An election conducted as a referendum on Trump ends up reinforcing the ranks of Trump loyalists.

Tuesday night turned out to be a gentler wave than Democrats had hoped. Much larger waves have happened in American elections, the biggest being the tsunami of 1894, which washed away 127 Democratic representatives and increased Republican ranks 57%. The election of 1874 did almost the same damage to a Republican majority, drowning 100 of them and costing them 49% of their strength. The election in 1932, which brought Franklin D. Roosevelt to the presidency, also kissed goodbye to 46% of Republicans in the House.

What happened Tuesday night was substantially more modest. It involved a Democratic gain of some 35 seats in the House—a loss of about 15% for Republicans—and Democrats lost Senate seats.

For a real wave, Democrats would have needed the lift of some national economic failure. Since there had been none, the alternative was to run campaigns as referendums on President Trump. Republicans also ran on Mr. Trump, largely because the president gave them no choice. In rally after rally, he made himself the principal issue while stoking apprehension of a different kind of wave approaching the southern border.

On that basis, many Republicans lost. Yet while Democrats gained seven governorships, that was out of 26 Republicans were defending. It did not include Ohio and Florida, which Democrats badly needed to stake out as blue states for 2020. In 12 states, Republican governors crushed opposition by double digits, while Democrats did likewise in 10—which only meant that each party largely dug its trenches more deeply in places where it was already entrenched. There was only one genuine Democratic gubernatorial surprise, in Kansas.

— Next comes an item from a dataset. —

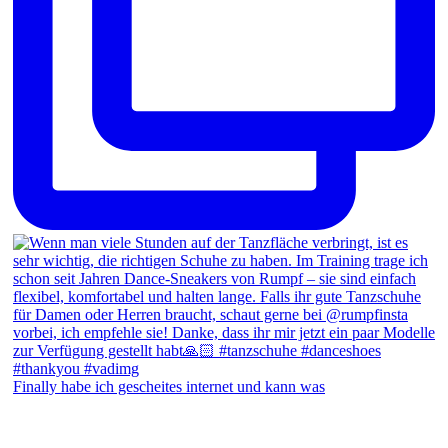
Finally habe ich gescheites internet und kann was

The Senate races were the Democrats’ greatest disappointment, since Republicans not only won the most high-visibility Senate race (in Texas) but defeated Democratic incumbents in Indiana, Missouri, North Dakota and possibly Florida, while holding an open seat in Tennessee (another one, in Arizona, is not yet decided). Senate Republicans will expand their majority to between 52 and 54—and with new recruits from this election who are closely wedded to Mr. Trump. This will make it easier to confirm conservative judges without appeasing moderate Republican senators.